> **DIRECTIONS**
Could you copy each line of the entries that contains "Cosplay"?

> **Stored items from a collection**
------------
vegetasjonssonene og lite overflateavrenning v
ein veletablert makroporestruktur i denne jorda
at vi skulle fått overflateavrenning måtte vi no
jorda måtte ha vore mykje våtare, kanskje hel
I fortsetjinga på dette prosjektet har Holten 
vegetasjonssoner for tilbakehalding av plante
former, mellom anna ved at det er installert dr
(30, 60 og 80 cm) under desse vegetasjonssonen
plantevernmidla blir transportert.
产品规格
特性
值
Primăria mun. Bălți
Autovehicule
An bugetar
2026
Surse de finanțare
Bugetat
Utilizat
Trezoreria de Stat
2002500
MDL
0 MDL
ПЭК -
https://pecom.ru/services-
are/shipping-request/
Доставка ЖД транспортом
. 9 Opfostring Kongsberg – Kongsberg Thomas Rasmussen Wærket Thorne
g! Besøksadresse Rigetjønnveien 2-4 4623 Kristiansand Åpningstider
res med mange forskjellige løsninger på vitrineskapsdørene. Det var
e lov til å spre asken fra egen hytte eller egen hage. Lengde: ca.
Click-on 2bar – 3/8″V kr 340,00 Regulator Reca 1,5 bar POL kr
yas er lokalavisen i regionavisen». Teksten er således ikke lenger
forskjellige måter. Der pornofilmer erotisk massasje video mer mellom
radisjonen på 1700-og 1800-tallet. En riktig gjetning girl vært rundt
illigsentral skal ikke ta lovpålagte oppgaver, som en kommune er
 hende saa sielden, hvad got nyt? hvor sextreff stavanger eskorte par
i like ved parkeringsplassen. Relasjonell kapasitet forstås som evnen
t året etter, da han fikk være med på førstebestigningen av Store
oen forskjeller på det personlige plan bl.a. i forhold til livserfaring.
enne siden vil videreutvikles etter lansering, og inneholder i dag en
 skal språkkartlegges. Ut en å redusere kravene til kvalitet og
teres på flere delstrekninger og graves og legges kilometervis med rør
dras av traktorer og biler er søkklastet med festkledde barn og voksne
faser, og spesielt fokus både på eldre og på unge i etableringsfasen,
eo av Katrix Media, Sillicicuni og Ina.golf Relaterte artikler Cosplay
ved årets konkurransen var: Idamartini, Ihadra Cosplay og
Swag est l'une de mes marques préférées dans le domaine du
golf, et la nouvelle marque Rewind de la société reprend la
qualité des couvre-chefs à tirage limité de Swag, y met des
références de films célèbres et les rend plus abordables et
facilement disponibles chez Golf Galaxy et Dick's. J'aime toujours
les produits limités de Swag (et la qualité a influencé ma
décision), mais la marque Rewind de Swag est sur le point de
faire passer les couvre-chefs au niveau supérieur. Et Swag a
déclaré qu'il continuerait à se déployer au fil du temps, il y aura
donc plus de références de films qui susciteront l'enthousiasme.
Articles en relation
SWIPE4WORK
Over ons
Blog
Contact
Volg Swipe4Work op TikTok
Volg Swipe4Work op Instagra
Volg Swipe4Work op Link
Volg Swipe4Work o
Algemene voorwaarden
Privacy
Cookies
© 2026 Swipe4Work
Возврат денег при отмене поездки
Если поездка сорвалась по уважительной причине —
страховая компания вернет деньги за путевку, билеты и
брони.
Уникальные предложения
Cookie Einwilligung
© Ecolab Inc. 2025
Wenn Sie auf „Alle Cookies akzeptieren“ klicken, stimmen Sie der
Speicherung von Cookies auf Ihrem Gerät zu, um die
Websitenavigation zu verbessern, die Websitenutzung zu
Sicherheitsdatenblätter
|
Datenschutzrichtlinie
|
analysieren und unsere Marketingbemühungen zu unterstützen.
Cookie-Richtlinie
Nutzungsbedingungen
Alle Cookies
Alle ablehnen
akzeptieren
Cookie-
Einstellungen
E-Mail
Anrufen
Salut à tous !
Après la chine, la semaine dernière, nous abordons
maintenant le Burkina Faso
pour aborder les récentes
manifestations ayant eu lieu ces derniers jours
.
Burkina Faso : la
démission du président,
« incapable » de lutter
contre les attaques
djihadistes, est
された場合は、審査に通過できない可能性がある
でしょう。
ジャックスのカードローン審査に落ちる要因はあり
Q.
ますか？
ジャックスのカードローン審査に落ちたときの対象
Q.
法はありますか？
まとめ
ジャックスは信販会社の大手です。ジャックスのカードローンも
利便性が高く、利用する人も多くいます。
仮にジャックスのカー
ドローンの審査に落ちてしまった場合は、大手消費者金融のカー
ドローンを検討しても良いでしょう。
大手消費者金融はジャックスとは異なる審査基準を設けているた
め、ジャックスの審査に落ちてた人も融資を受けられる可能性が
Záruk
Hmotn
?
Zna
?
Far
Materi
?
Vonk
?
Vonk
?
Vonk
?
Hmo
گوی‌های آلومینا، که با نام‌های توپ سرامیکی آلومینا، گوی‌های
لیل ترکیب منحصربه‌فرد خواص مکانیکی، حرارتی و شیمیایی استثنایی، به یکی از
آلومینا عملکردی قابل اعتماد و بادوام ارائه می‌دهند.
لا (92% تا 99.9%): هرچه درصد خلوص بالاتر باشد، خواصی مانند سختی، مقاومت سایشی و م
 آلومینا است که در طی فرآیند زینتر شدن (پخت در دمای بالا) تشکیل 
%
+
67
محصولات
------------
> **ANSWER**
eo av Katrix Media, Sillicicuni og Ina.golf Relaterte artikler Cosplay
ved årets konkurransen var: Idamartini, Ihadra Cosplay og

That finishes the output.